ASSIGNMENT:
The required output is the lines below from the line containing "Other Links" to the line containing "Copyright © Topsco", inclusive, retyped exactly. No other lines belong in it.

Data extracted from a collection

::::::::

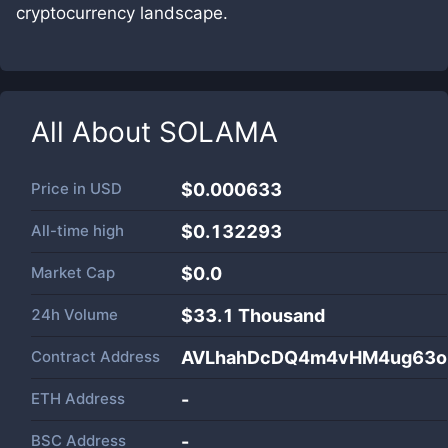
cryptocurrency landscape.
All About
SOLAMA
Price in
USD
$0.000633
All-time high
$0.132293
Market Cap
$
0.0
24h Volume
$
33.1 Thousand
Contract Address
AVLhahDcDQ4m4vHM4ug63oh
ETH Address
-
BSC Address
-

::::::::

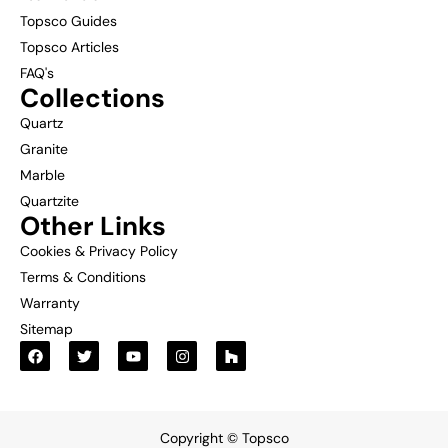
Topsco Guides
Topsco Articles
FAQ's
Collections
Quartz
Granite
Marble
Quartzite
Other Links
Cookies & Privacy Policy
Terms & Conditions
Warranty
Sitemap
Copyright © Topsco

::::::::

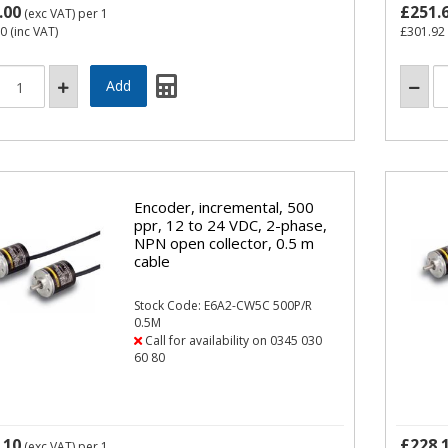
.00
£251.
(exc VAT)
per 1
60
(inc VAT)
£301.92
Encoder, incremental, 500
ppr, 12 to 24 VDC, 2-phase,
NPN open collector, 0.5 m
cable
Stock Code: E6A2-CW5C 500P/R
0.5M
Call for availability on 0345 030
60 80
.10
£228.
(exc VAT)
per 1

::::::::

REPLY:
Other Links
Cookies & Privacy Policy
Terms & Conditions
Warranty
Sitemap
Copyright © Topsco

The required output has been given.